You write that you had only one embryo transferred to your uterus. I do know that for efficiency sake, in most cases, multiple embryos are produced by the doctors, because not all are of the quality to transplant.
Do you know how many embryos your doctors created to have the one transplanted?
Joseph, your logic is a bit behind.
If our church wasn’t worried about all the various ways that human embryos are destroyed, then you would not have to be concerned about the jails. They’d be empty, ultimately.
All those men and women on death row were once embryos, fetuses, and neonates whose lives deserved protection then, and now.
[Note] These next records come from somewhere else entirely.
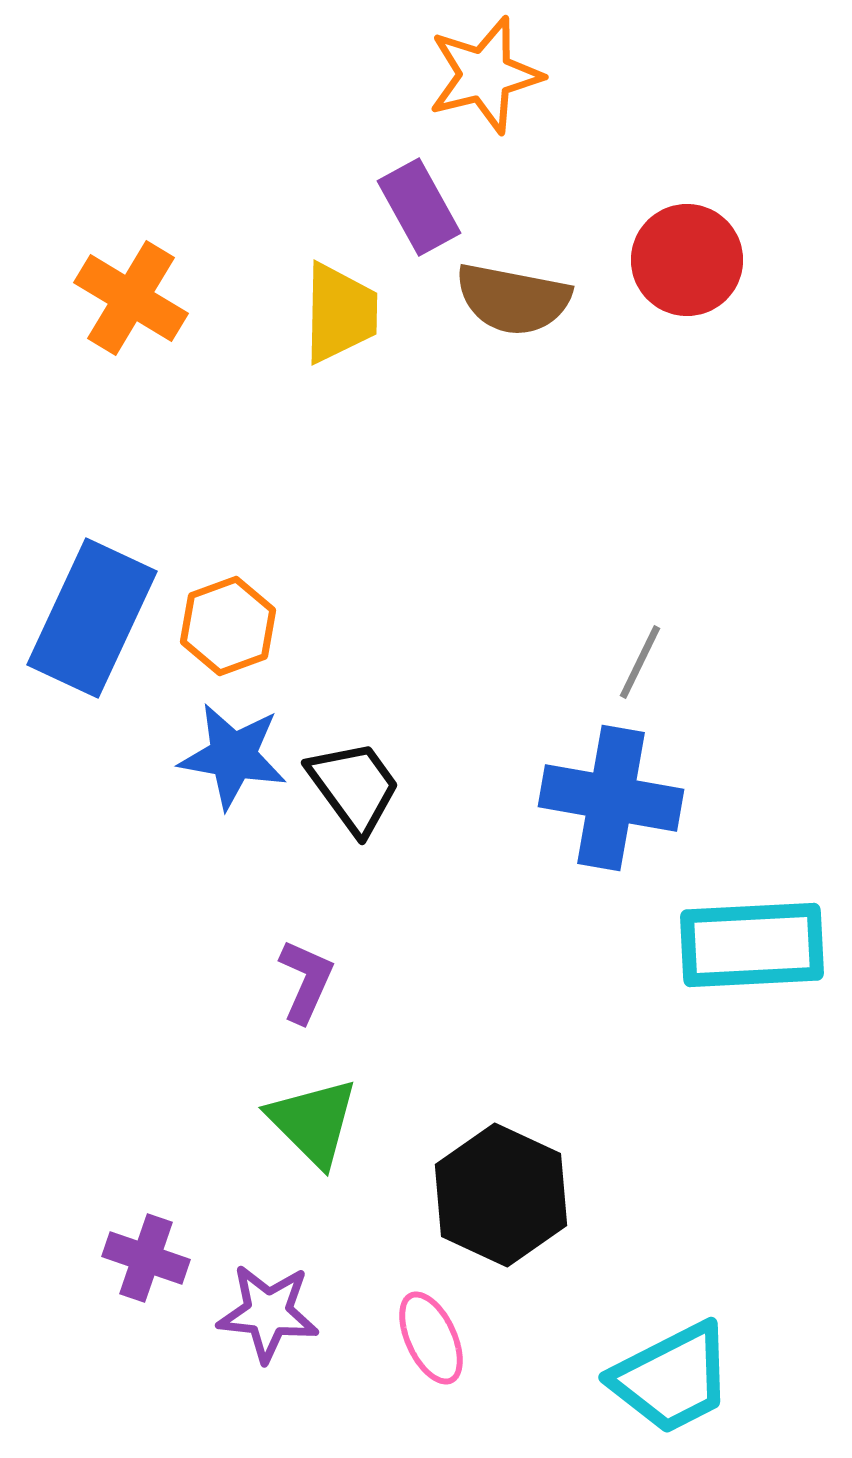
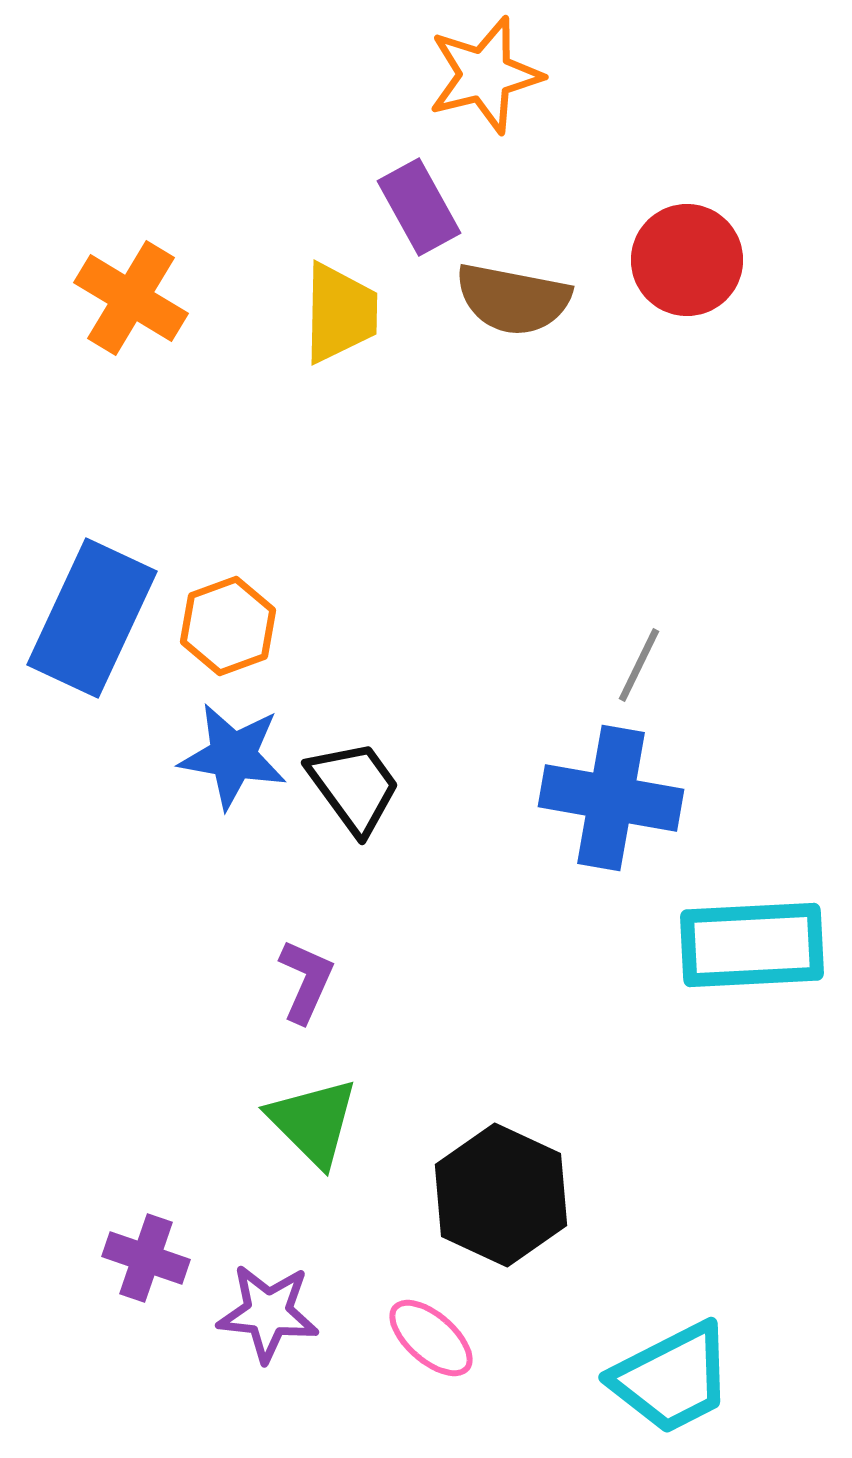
gray line: moved 1 px left, 3 px down
pink ellipse: rotated 24 degrees counterclockwise
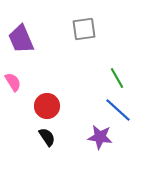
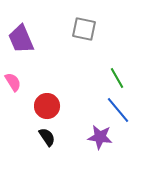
gray square: rotated 20 degrees clockwise
blue line: rotated 8 degrees clockwise
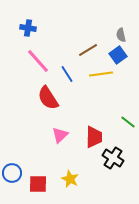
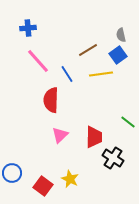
blue cross: rotated 14 degrees counterclockwise
red semicircle: moved 3 px right, 2 px down; rotated 35 degrees clockwise
red square: moved 5 px right, 2 px down; rotated 36 degrees clockwise
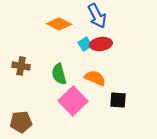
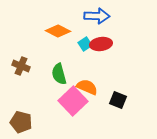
blue arrow: rotated 60 degrees counterclockwise
orange diamond: moved 1 px left, 7 px down
brown cross: rotated 12 degrees clockwise
orange semicircle: moved 8 px left, 9 px down
black square: rotated 18 degrees clockwise
brown pentagon: rotated 20 degrees clockwise
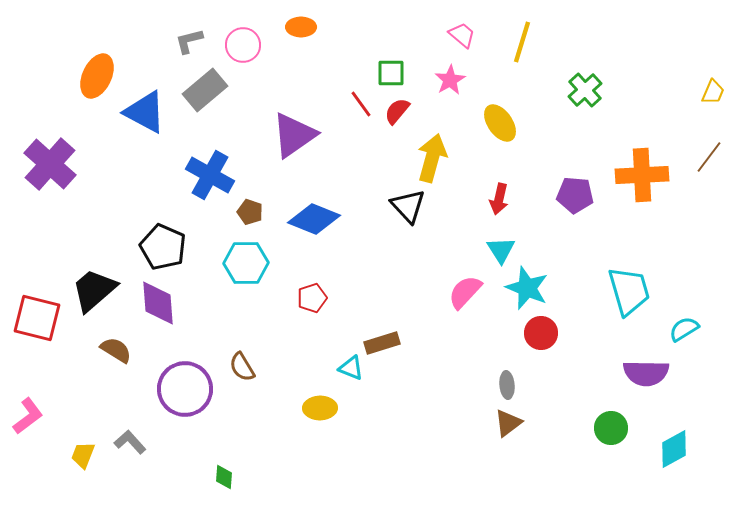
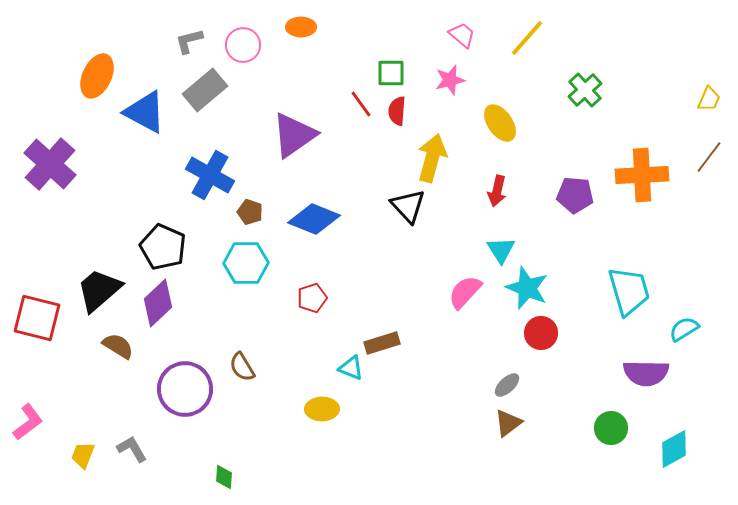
yellow line at (522, 42): moved 5 px right, 4 px up; rotated 24 degrees clockwise
pink star at (450, 80): rotated 16 degrees clockwise
yellow trapezoid at (713, 92): moved 4 px left, 7 px down
red semicircle at (397, 111): rotated 36 degrees counterclockwise
red arrow at (499, 199): moved 2 px left, 8 px up
black trapezoid at (94, 290): moved 5 px right
purple diamond at (158, 303): rotated 51 degrees clockwise
brown semicircle at (116, 350): moved 2 px right, 4 px up
gray ellipse at (507, 385): rotated 52 degrees clockwise
yellow ellipse at (320, 408): moved 2 px right, 1 px down
pink L-shape at (28, 416): moved 6 px down
gray L-shape at (130, 442): moved 2 px right, 7 px down; rotated 12 degrees clockwise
Thank God the Catholic Church values life at degrees, not just those that we can see in front of us and are convenient.
Emily, yes I can compare your life now to your life when you were that 4-day old blastocyst, because no matter how much you kick and scream (and try to insult) you had the same DNA then and now.
Isn’t science great!
Kill you at 4 days conception or kill you at 40 yrs. old, you’re still nonexistent. That is not progress, that is preying on the weak and the vulnerable to profit the strong. Might does not make right.
Thank God there are still people and institutions that value human live at all stages of development.
To liseux: Your naivety is scary.
Emily, I am a realist.
Had you given your life at 4 days or at 40 years, you would not exist, which would be a shame, as all life has dignity and infinite value.
To liseux: That’s not realism. That’s ignorance and a lack of knowledge of basic physiology.
Emily, please demonstrate how you had a different genetic code at 4 days than you will at 40 years of age.
I am not saying I have a different genetic code. What is ignorant is the fact that you feel that you can compare a 4 day old ball of cells to however long I have been here on Earth. Those are so far from being the same thing, it’s ridiculous.
And the physiology part: Just because something has the potential to be something, or do something, does not mean we should value it more than what is already something or has already done something. Just because there’s the potential for an earthquake, does that mean we should be scared 24/7? If someone has the potential to be a neurosurgeon, does that mean we should let him/her perform brain surgery before they are capable? This ties in with embryonic stem cell research.
But I will give you credit on being consistent.
Hello Joseph,
I’d rather read what YOU have to say than a link to a website.
So what do you have in mind?
Hello Emily,
Thanks for conceding that you as a 4-day old blastocyst and at a 40-yr. old lady have the same genetic code.
You were also genetically COMPLETE at 4 days old, meaning that all genetic information you needed to develop further was there.
Just like when you were 14, you were still genetically COMPLETE, but you were not through developing.
Using your logic, you could also be killed at 14, but because you’re not through developing to your “potential,” you’re not a human being worthwile to keep around.
If you were eliminated at 4 days, 14 years, or 40 years of age, you’re still eliminated.
No more Emily. Gone, kaput, never more.
FYI, hurling insults is the first indicator that someone has no substantial evidence to support her argument. I hope that’s not the case with you.